そこにいるのは二人の美少女。人から見れば華やかな空間だと思われるかもしれないが、二人からしてみればただただ重苦しいだけだった。
想像してみてもらいたい。
片や里から一人で飛び出し、その後数年一人旅をしてきた基本人見知りな鍛冶師。そして片やついこの間まで奴隷で、突然売られて見知らぬ女に買われた少女。
お互いの関係はそこまで深いものでもなく、鍛冶師の連れが突然勝手に連れてきた奴隷というものだ。
かなり身勝手な少女が依頼の処理へ向かえば、そんな二人が同じ部屋に残された。
初めこそ鍛冶師の少女が奴隷の少女へ話しかけていたものの、思い出話という名の数多の地雷を踏み、さしもの彼女も打ちのめされた。奴隷の少女も頑張ってはいたものの、十幾年かぶりのまともな人との会話には慣れておらず、自ら話題を提供することもできなかった。
そうして互いが互いを気遣って話しかけられないまま、はや一時間。
リンベルはとうとう我慢の限界を迎えた。
「〜〜っ、カメリアちゃんっ!」
「は、はい」
「外、行こっ!」
「……はい?でも―――」
「いいから!ほら、行こっ」
そう言って強引にカメリアの手を取り、部屋の外へと引きずっていく。

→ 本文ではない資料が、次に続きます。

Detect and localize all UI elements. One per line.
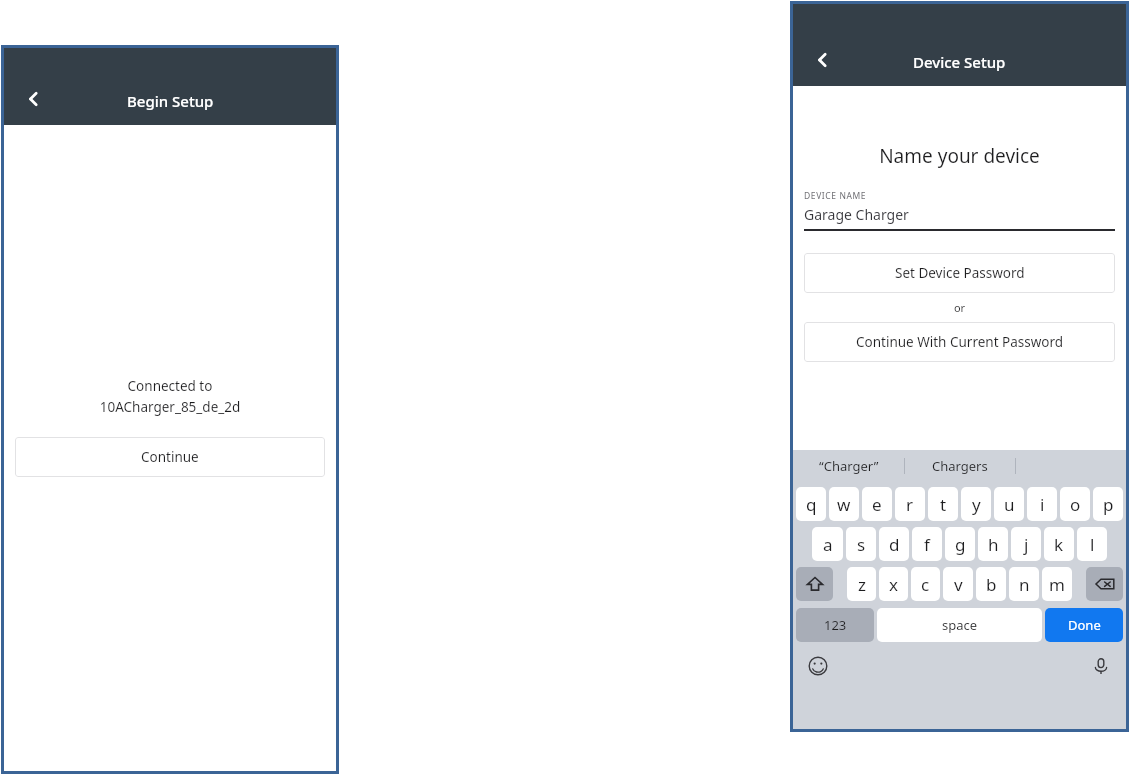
button[interactable]: g (945, 527, 975, 561)
button[interactable]: Set Device Password (804, 253, 1115, 293)
button[interactable]: Delete (1086, 567, 1123, 601)
button[interactable]: v (943, 567, 973, 601)
button[interactable]: space (877, 608, 1042, 642)
button[interactable]: Dictation (1087, 652, 1115, 680)
button[interactable]: Done (1045, 608, 1123, 642)
staticText: i (1040, 493, 1045, 516)
staticText: v (954, 573, 963, 596)
button[interactable]: p (1093, 487, 1123, 521)
staticText: or (804, 300, 1115, 315)
button[interactable]: Back (803, 40, 843, 80)
staticText: d (889, 533, 900, 556)
button[interactable]: x (879, 567, 908, 601)
button[interactable]: w (829, 487, 859, 521)
button[interactable]: Back (14, 79, 54, 119)
button[interactable]: h (978, 527, 1008, 561)
button[interactable]: m (1042, 567, 1072, 601)
staticText: Device Setup (913, 52, 1006, 72)
button[interactable]: Continue With Current Password (804, 322, 1115, 362)
button[interactable]: j (1011, 527, 1041, 561)
button[interactable]: e (862, 487, 892, 521)
staticText: g (955, 533, 966, 556)
button[interactable]: s (846, 527, 876, 561)
staticText: y (972, 493, 981, 516)
button[interactable]: o (1060, 487, 1090, 521)
staticText: o (1070, 493, 1081, 516)
staticText: u (1004, 493, 1015, 516)
staticText: r (906, 493, 914, 516)
staticText: Continue With Current Password (856, 333, 1064, 351)
button[interactable]: 123 (796, 608, 874, 642)
button[interactable]: u (994, 487, 1024, 521)
staticText: z (858, 573, 866, 596)
button[interactable]: b (976, 567, 1006, 601)
button[interactable]: t (928, 487, 958, 521)
staticText: Connected to (15, 377, 325, 395)
staticText: q (806, 493, 817, 516)
button[interactable]: “Charger” (793, 450, 904, 482)
staticText: b (986, 573, 997, 596)
staticText: c (921, 573, 930, 596)
button[interactable]: q (796, 487, 826, 521)
staticText: Set Device Password (895, 264, 1025, 282)
staticText: a (823, 533, 833, 556)
button[interactable]: n (1009, 567, 1039, 601)
staticText: f (924, 533, 930, 556)
button[interactable]: Continue (15, 437, 325, 477)
staticText: Done (1068, 616, 1101, 634)
staticText: k (1054, 533, 1064, 556)
staticText: “Charger” (819, 457, 879, 475)
button[interactable]: r (895, 487, 925, 521)
button[interactable]: Emoji (804, 652, 832, 680)
staticText: s (857, 533, 866, 556)
staticText: Chargers (932, 457, 988, 475)
staticText: 10ACharger_85_de_2d (15, 398, 325, 416)
staticText: Name your device (793, 143, 1126, 169)
staticText: j (1024, 533, 1029, 556)
staticText: Garage Charger (804, 205, 909, 224)
button[interactable]: z (847, 567, 876, 601)
staticText: DEVICE NAME (804, 190, 867, 202)
button[interactable]: c (911, 567, 940, 601)
button[interactable]: Shift (796, 567, 833, 601)
staticText: m (1049, 573, 1065, 596)
button[interactable]: l (1077, 527, 1107, 561)
staticText: p (1103, 493, 1114, 516)
staticText: Begin Setup (127, 91, 214, 111)
button[interactable]: i (1027, 487, 1057, 521)
staticText: n (1019, 573, 1030, 596)
staticText: t (940, 493, 947, 516)
staticText: h (988, 533, 999, 556)
button[interactable]: y (961, 487, 991, 521)
button[interactable]: d (879, 527, 909, 561)
staticText: w (837, 493, 851, 516)
staticText: l (1090, 533, 1095, 556)
staticText: e (872, 493, 882, 516)
button[interactable]: f (912, 527, 942, 561)
button[interactable]: k (1044, 527, 1074, 561)
button[interactable]: a (812, 527, 843, 561)
button[interactable]: Chargers (905, 450, 1015, 482)
staticText: 123 (824, 616, 847, 634)
staticText: x (889, 573, 898, 596)
staticText: Continue (141, 448, 199, 466)
staticText: space (942, 616, 978, 634)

カメリアはその突飛な行動と意外に強いリンベルの力に目を白黒させながらも、棚に置いてあったアイテムボックスだけは咄嗟に掴み、そのまま外へ連れ出されていく。
かくして、人目を引く麗しき二人組は王都の街へと繰り出したのである。
「カメリアちゃんは何かしたいことある?」
「私は、特には……」
「じゃあ、したことないことは?」
「それは……」
カメリアは答えに窮した。
視界に入る全てのものが彼女にとって目新しいものだったのだ。
十年の間に見慣れた鉄格子と石壁と鎖と血とは異なり、街は色に溢れていた。隣の牢から聞こえていたような怨嗟の泣き声ではなく、人々の笑う幸せな声が響き渡る。生きるために最低限のゴミのような食事とは違う、娯楽としての食事がそこにある。あからさまな欲望に満ちた視線はなく、犯罪まがいのことをすればどこからか騎士がやってくる。
誰もが己が生を謳歌していた。
カメリアが見たことのなかった幸福が、今、眼前に広がっていた。
「カメリアちゃん」
リンベルがカメリアの手を引く。カメリアはそこで初めて自分が立ち止まっていたことに気がついた。
「行こう?」
「………」
冒険者登録の時もそうだった。主人もカメリアを強引に連れ出し、新しい景色を見せつけた。そして今のリンベルもそうだ。
まるで『ここがお前の居るべき場所だ』とでも言うように、カメリアを表の世界へと引きずり込んでいく。カメリアにとっては、今にも目が潰れてしまいそうなほどに眩しい世界へ。
「……どうして……」
「?」
主人の場合ならば良かった。彼女には明確な目的があったし、彼女がカメリアに齎す恩恵はそれに協力する報酬と投資だと理解できた。狼と戦わされた時は、確かに恐怖したが、それと同時に安堵も感じた。己の利用価値を主人に示すことができたのだから。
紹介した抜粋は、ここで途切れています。